Myanmar’s ruling military junta has awarded ousted leader Aung San Suu Kyi partial pardon, reducing her 33-year prison sentence by six years. Suu Kyi, a ‘democracy icon’ in the West, was deposed in a coup in 2021.
Suu Kyi’s sentence was reduced on Tuesday by military officer Aung Lin Dwe. According to state television, Suu Kyi was pardoned for five offences, including breaking coronavirus regulations, unlawfully importing and possessing walkie-talkies, and sedition. An extra 7,000 convicts were also granted clemency to commemorate a Buddhist holiday, according to the newspaper.
While the pardon reduces Suu Kyi’s prison sentence by six years, she will still serve 27 years in prison, having been convicted on many counts of corruption and electoral fraud since her departure. For the 78-year-old, the sentence basically equates to life in jail.
Suu Kyi was detained and deposed in a military coup in February 2021, after Myanmar’s top generals proclaimed her election victory the previous November illegitimate. The military promised new elections this year, but on Monday extended the state of emergency it enacted after seizing control in 2021.
Suu Kyi was first placed under house arrest by Myanmar’s military regime in 1990, after her National League for Democracy party won the country’s first election in three decades.

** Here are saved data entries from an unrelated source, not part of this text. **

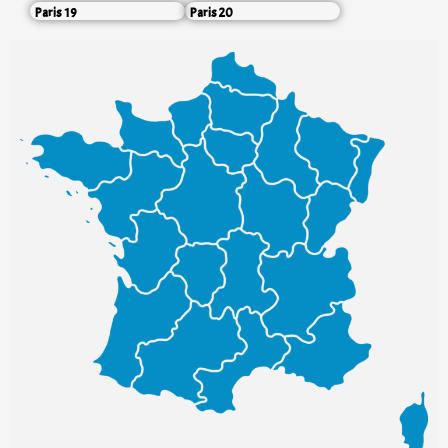
Paris 19
Paris 20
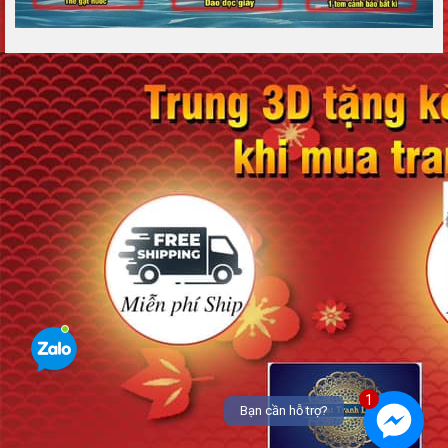
1
Bạn cần hỗ trợ?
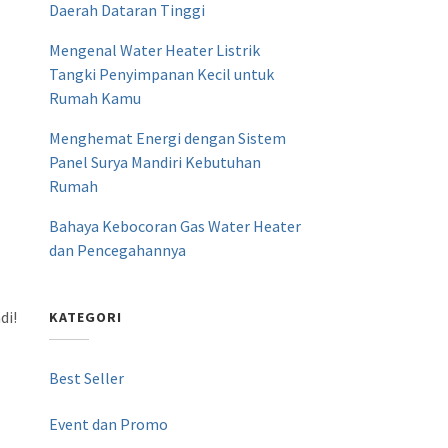
Daerah Dataran Tinggi
Mengenal Water Heater Listrik
Tangki Penyimpanan Kecil untuk
Rumah Kamu
Menghemat Energi dengan Sistem
Panel Surya Mandiri Kebutuhan
Rumah
Bahaya Kebocoran Gas Water Heater
dan Pencegahannya
di!
KATEGORI
Best Seller
Event dan Promo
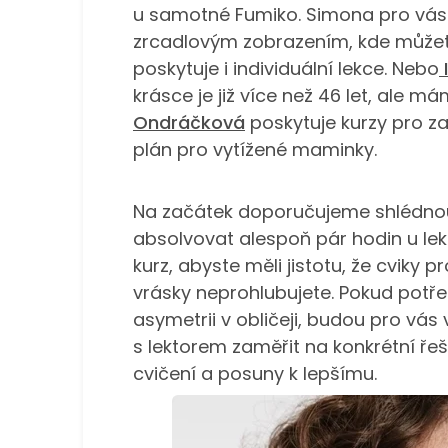
u samotné Fumiko. Simona pro vás p
zrcadlovým zobrazením, kde můžet
poskytuje i individuální lekce. Nebo
krásce je již více než 46 let, ale má
Ondráčková
poskytuje kurzy pro za
plán pro vytížené maminky.
Na začátek doporučujeme shlédnou
absolvovat alespoň pár hodin u lek
kurz, abyste měli jistotu, že cviky 
vrásky neprohlubujete. Pokud potřeb
asymetrii v obličeji, budou pro vás
s lektorem zaměřit na konkrétní ře
cvičení a posuny k lepšímu.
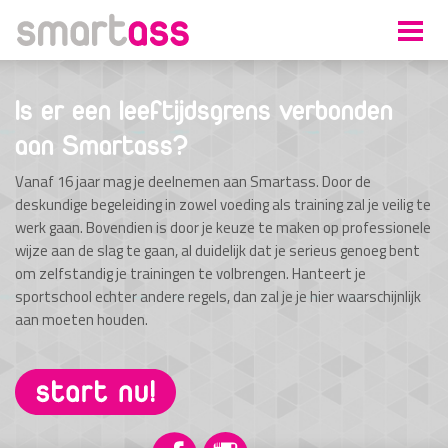
Is er een leeftijdsgrens verbonden
aan Smartass?
Vanaf 16 jaar mag je deelnemen aan Smartass. Door de
deskundige begeleiding in zowel voeding als training zal je veilig te
werk gaan. Bovendien is door je keuze te maken op professionele
wijze aan de slag te gaan, al duidelijk dat je serieus genoeg bent
om zelfstandig je trainingen te volbrengen. Hanteert je
sportschool echter andere regels, dan zal je je hier waarschijnlijk
aan moeten houden.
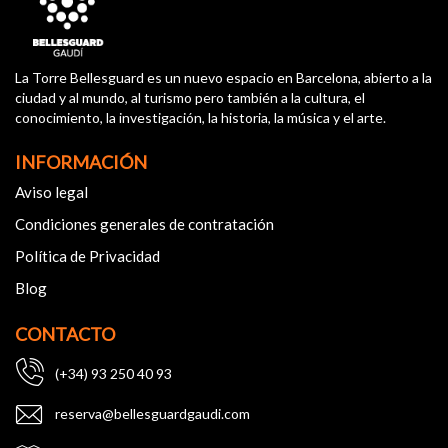
La Torre Bellesguard es un nuevo espacio en Barcelona, abierto a la
ciudad y al mundo, al turismo pero también a la cultura, el
conocimiento, la investigación, la historia, la música y el arte.
INFORMACIÓN
Aviso legal
Condiciones generales de contratación
Política de Privacidad
Blog
CONTACTO
(+34) 93 250 40 93
reserva@bellesguardgaudi.com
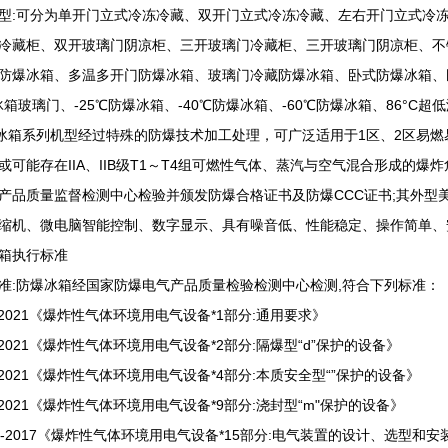
可分为单开门立式冷冻冷藏、双开门立式冷冻冷藏、左右开门立式冷冻
冷藏柜、双开玻璃门阴凉柜、三开玻璃门冷藏柜、三开玻璃门阴凉柜、不
防爆冰箱、多温多开门防爆冰箱、玻璃门冷藏防爆冰箱、卧式防爆冰箱、
冰箱玻璃门、-25℃防爆冰箱、-40℃防爆冰箱、-60℃防爆冰箱、86°
箱系列机型经过特殊的防爆技术加工处理，可广泛适用于1区、2区易燃
或可能存在IIA、IIB级T1～T4组可燃性气体、蒸汽与空气混合形成的
产品质量监督检测中心检验并颁发防爆合格证书及防爆CCC证书;其外型
缩机、微电脑智能控制、数字显示、具有噪音低、性能稳定、操作简单、
箱执行标准
防爆冰箱经国家防爆电气产品质量检验检测中心检测,符合下列标准：
-2021《爆炸性气体环境用电气设备*1部分:通用要求》
-2021《爆炸性气体环境用电气设备*2部分:隔爆型“d”保护的设备》
-2021《爆炸性气体环境用电气设备*4部分:本质安全型“”保护的设备》
-2021《爆炸性气体环境用电气设备*9部分:浇封型“m"保护的设备》
5-2017《爆炸性气体环境用电气设备*15部分:电气装置的设计、选型和安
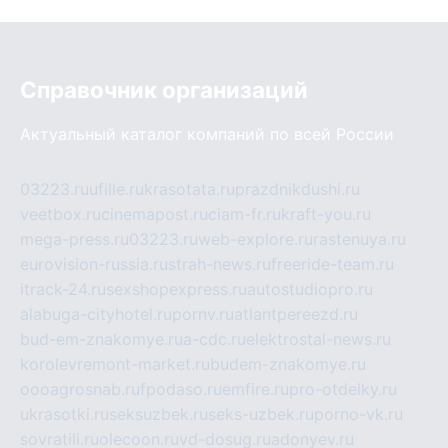
Справочник организаций
Актуальный каталог компаний по всей России
03223.ru
ufille.ru
krasotata.ru
prazdnikdushi.ru
veetbox.ru
cinemapost.ru
ciam-fr.ru
kraft-you.ru
mega-press.ru
03223.ru
web-explore.ru
rastenuya.ru
eurovision-russia.ru
strah-news.ru
freeride-team.ru
itrack-24.ru
sexshopexpress.ru
autostudiopro.ru
alabuga-cityhotel.ru
pornv.ru
atlantpereezd.ru
bud-em-znakomye.ru
a-cdc.ru
elektrostal-news.ru
korolevremont-market.ru
budem-znakomye.ru
oooagrosnab.ru
fpodaso.ru
emfire.ru
pro-otdelky.ru
ukrasotki.ru
seksuzbek.ru
seks-uzbek.ru
porno-vk.ru
sovratili.ru
olecoon.ru
vd-dosug.ru
adonyev.ru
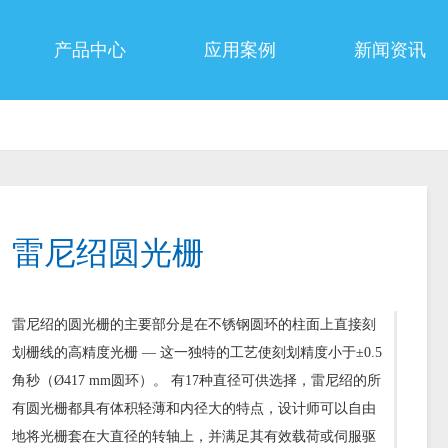
产品中心
应用案例
新闻资讯
雷尼绍圆光栅
雷尼绍的圆光栅的主要部分是在不锈钢圆环的柱面上直接刻
划栅线的高精度光栅 — 这一独特的工艺使刻划精度小于±0.5
角秒（Ø417 mm圆环）。 有17种直径可供选择，雷尼绍的所
有圆光栅都具有体积轻薄和内径大的特点，设计师可以自由
地将光栅套在大直径的转轴上，并满足其有效载荷或伺服驱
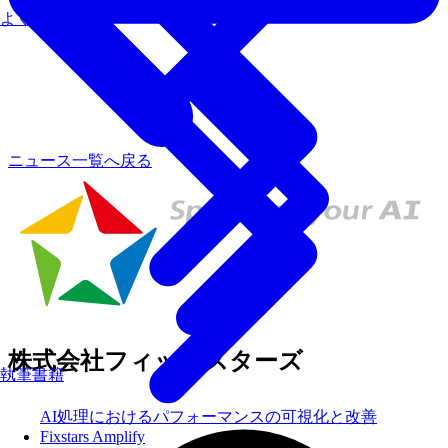
よくあるご質問
ニュース一覧へ戻る
株式会社フィックスターズ
執筆書籍
AI処理におけるパフォーマンスの可視化と改善
Fixstars Amplify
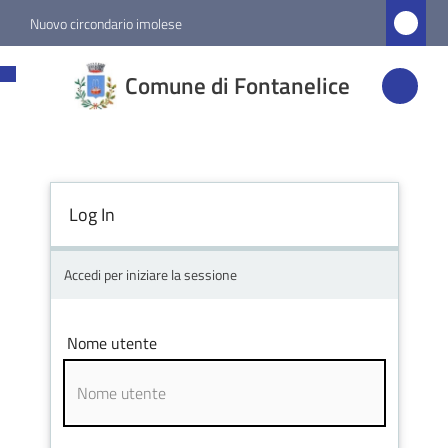
Vai al contenuto
Vai alla navigazione
Vai al footer
Nuovo circondario imolese
Comune di
Comune di Fontanelice
Fontanelice
Amministrazione
Log In
Novità
Accedi per iniziare la sessione
Servizi
Nome utente
Vivere
Fontanelice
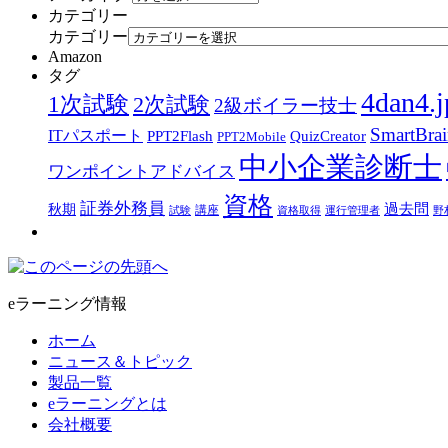
カテゴリー
カテゴリー
Amazon
タグ
4dan4.j
1次試験
2次試験
2級ボイラー技士
SmartBra
ITパスポート
PPT2Flash
QuizCreator
PPT2Mobile
中小企業診断士
ワンポイントアドバイス
資格
証券外務員
過去問
秋期
講座
試験
資格取得
運行管理者
野
eラーニング情報
ホーム
ニュース＆トピック
製品一覧
eラーニングとは
会社概要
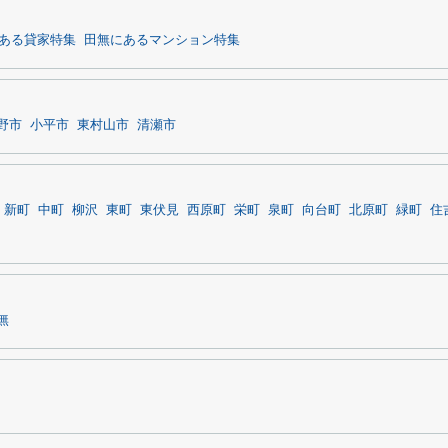
ある貸家特集
田無にあるマンション特集
野市
小平市
東村山市
清瀬市
新町
中町
柳沢
東町
東伏見
西原町
栄町
泉町
向台町
北原町
緑町
住
無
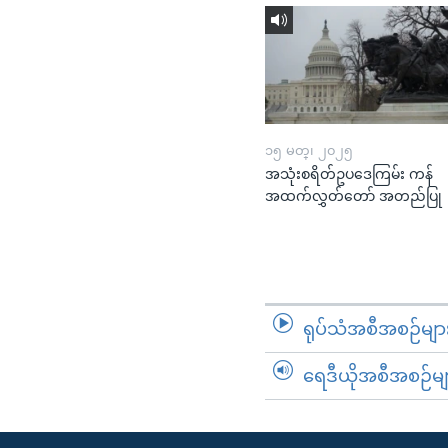
၁၅ မတ္၊ ၂၀၂၅
အသုံးစရိတ်ဥပဒေကြမ်း ကန်
အထက်လွှတ်တော် အတည်ပြု
ရုပ်သံအစီအစဉ်မျာ
ရေဒီယိုအစီအစဉ်မျ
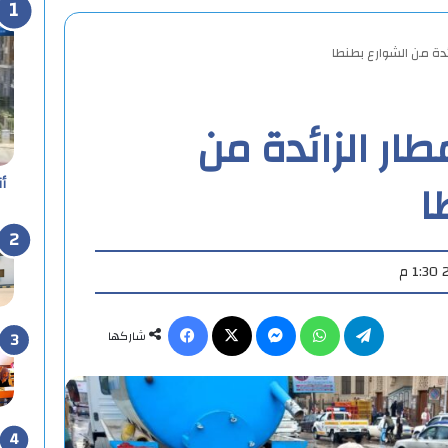
زائدة من الشوارع بطنطا
مطار الزائدة من
ا
أ
تيلقرام
واتساب
ماسنجر
X
فيسبوك
شاركها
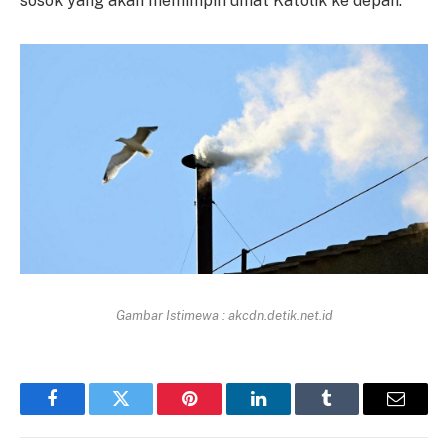
sosok yang akan memimpin umat Katolik ke depan.
Gambar Istimewa : akcdn.detik.net.id
Facebook
Twitter
Pinterest
LinkedIn
Tumblr
Email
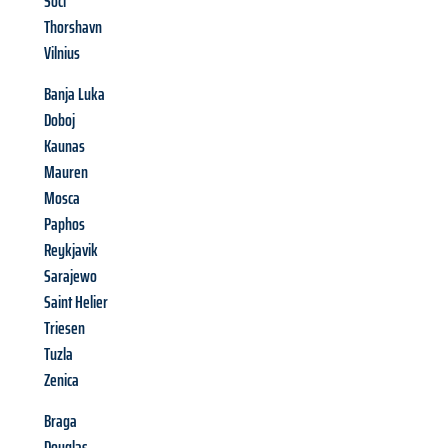
Soči
Thorshavn
Vilnius
Banja Luka
Doboj
Kaunas
Mauren
Mosca
Paphos
Reykjavik
Sarajewo
Saint Helier
Triesen
Tuzla
Zenica
Braga
Douglas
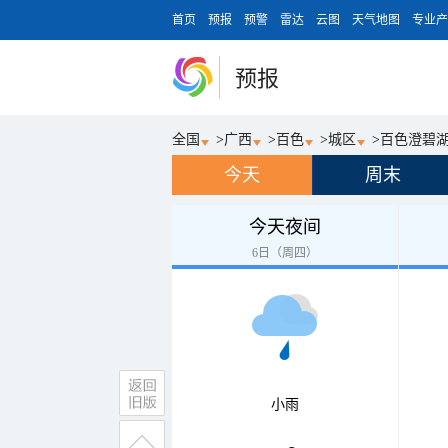
首页
预报
预警
雷达
云图
天气地图
专业产
预报
全国
>
广西
>
百色
>
城区
>
百色澄碧
今天
周末
今天夜间
6日（周四）
小雨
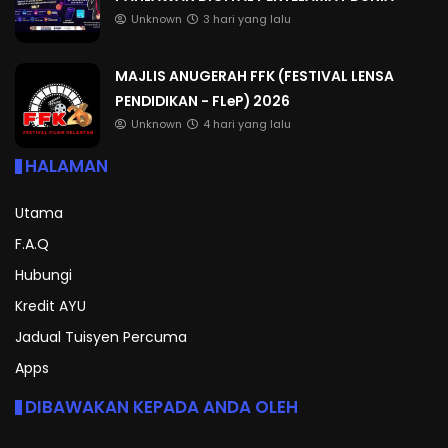
Unknown
3 hari yang lalu
MAJLIS ANUGERAH FFK (FESTIVAL LENSA
PENDIDIKAN - FLeP) 2026
Unknown
4 hari yang lalu
HALAMAN
Utama
F.A.Q
Hubungi
Kredit AYU
Jadual Tuisyen Percuma
Apps
DIBAWAKAN KEPADA ANDA OLEH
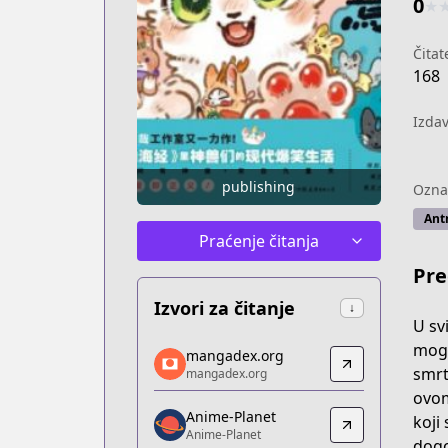
0
★
Čitate
168
Izda
publishing
Ozna
Ant
Praćenje čitanja
Pre
Izvori za čitanje
↓
U sv
mangadex.org
mogu
mangadex.org
mangadex.org
smrt
mangadex.org
https://mangadex.org/title/151bca3e
ovom
Anime-Planet
Anime-Planet
koji 
Anime-Planet
Anime-Planet
dogo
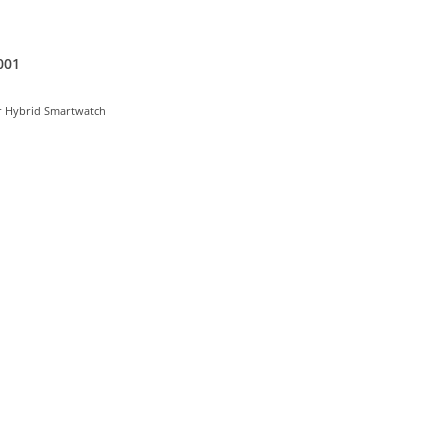
001
r
Hybrid Smartwatch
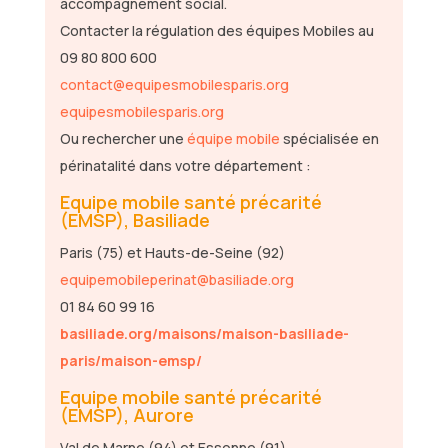
accompagnement social.
Contacter la régulation des équipes Mobiles au
09 80 800 600
contact@equipesmobilesparis.org
equipesmobilesparis.org
Ou rechercher une
équipe mobile
spécialisée en
périnatalité dans votre département :
Equipe mobile santé précarité
(EMSP), Basiliade
Paris (75) et Hauts-de-Seine (92)
equipemobileperinat@basiliade.org
01 84 60 99 16
basiliade.org/maisons/maison-basiliade-
paris/maison-emsp/
Equipe mobile santé précarité
(EMSP), Aurore
Val de Marne (94) et Essonne (91)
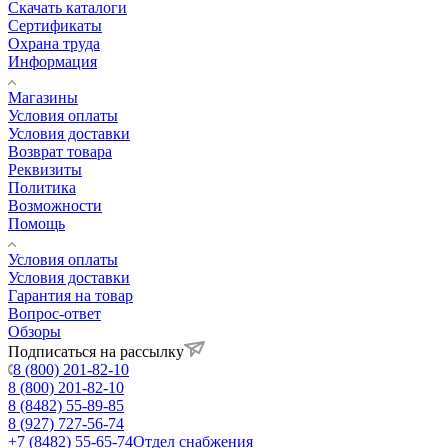
Cкачать каталоги
Сертификаты
Охрана труда
Информация
Магазины
Условия оплаты
Условия доставки
Возврат товара
Реквизиты
Политика
Возможности
Помощь
Условия оплаты
Условия доставки
Гарантия на товар
Вопрос-ответ
Обзоры
Подписаться на рассылку
8 (800) 201-82-10
8 (800) 201-82-10
8 (8482) 55-89-85
8 (927) 727-56-74
+7 (8482) 55-65-74
Отдел снабжения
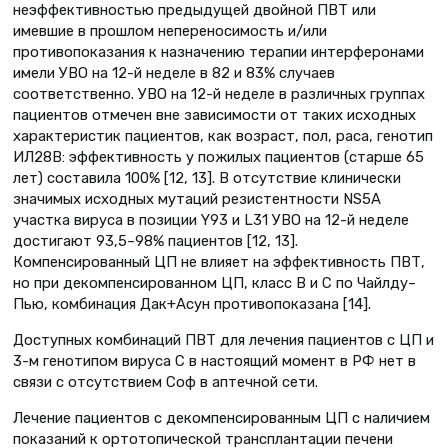
неэффективностью предыдущей двойной ПВТ или
имевшие в прошлом непереносимость и/или
противопоказания к назначению терапии интерферонами
имели УВО на 12-й неделе в 82 и 83% случаев
соответственно. УВО на 12-й неделе в различных группах
пациентов отмечен вне зависимости от таких исходных
характеристик пациентов, как возраст, пол, раса, генотип
ИЛ28В: эффективность у пожилых пациентов (старше 65
лет) составила 100% [12, 13]. В отсутствие клинически
значимых исходных мутаций резистентности NS5A
участка вируса в позиции Y93 и L31 УВО на 12-й неделе
достигают 93,5–98% пациентов [12, 13].
Компенсированный ЦП не влияет на эффективность ПВТ,
но при декомпенсированном ЦП, класс В и С по Чайлду–
Пью, комбинация Дак+Асун противопоказана [14].
Доступных комбинаций ПВТ для лечения пациентов с ЦП и
3-м генотипом вируса С в настоящий момент в РФ нет в
связи с отсутствием Соф в аптечной сети.
Лечение пациентов с декомпенсированным ЦП с наличием
показаний к ортотопической трансплантации печени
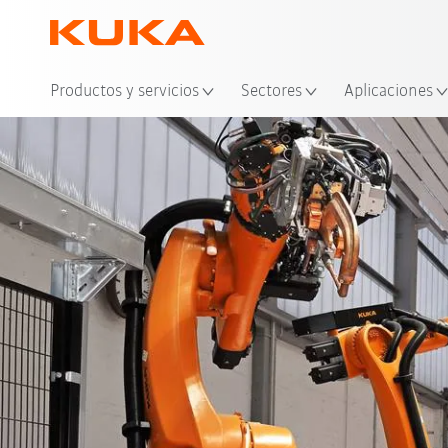
Ubi
Productos y servicios
Sectores
Aplicaciones
Ventajas
references
Co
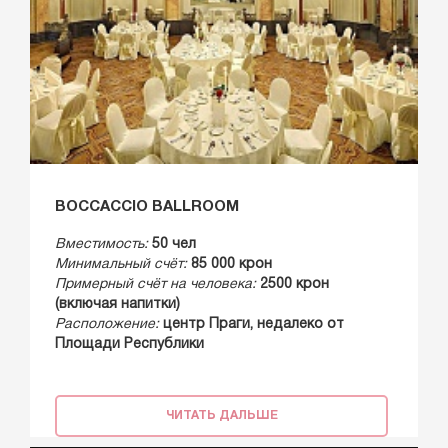
BOCCACCIO BALLROOM
Вместимость:
50 чел
Минимальный счёт:
85 000 крон
Примерный счёт на человека:
2500 крон
(включая напитки)
Расположение:
центр Праги, недалеко от
Площади Республики
ЧИТАТЬ ДАЛЬШЕ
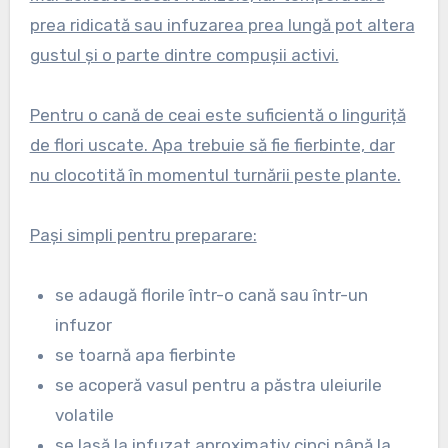
prea ridicată sau infuzarea prea lungă pot altera
gustul și o parte dintre compușii activi.
Pentru o cană de ceai este suficientă o linguriță
de flori uscate. Apa trebuie să fie fierbinte, dar
nu clocotită în momentul turnării peste plante.
Pași simpli pentru preparare:
se adaugă florile într-o cană sau într-un
infuzor
se toarnă apa fierbinte
se acoperă vasul pentru a păstra uleiurile
volatile
se lasă la infuzat aproximativ cinci până la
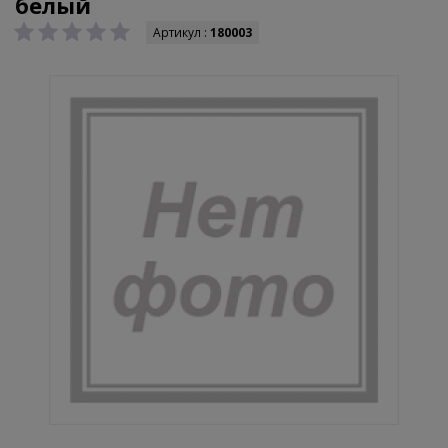
белый
Артикул :
180003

The military refused to surrender control, and Suu Kyi was detained for 15 of the next 20 years. She returned to politics after her release, becoming state counsellor – the equivalent of prime minister – in 2016.
Although she was praised by Western politicians and journalists during her detention and subsequent rise to power, Suu Kyi fell out of favour with her former supporters when she presided over a controversial crackdown on the country’s Rohingya Muslim minority, which led to her being charged with genocide at the International Court of Justice in 2019.
The UN has frequently pushed the junta to release all political prisoners, and on Monday asked the generals to restore democratic governance.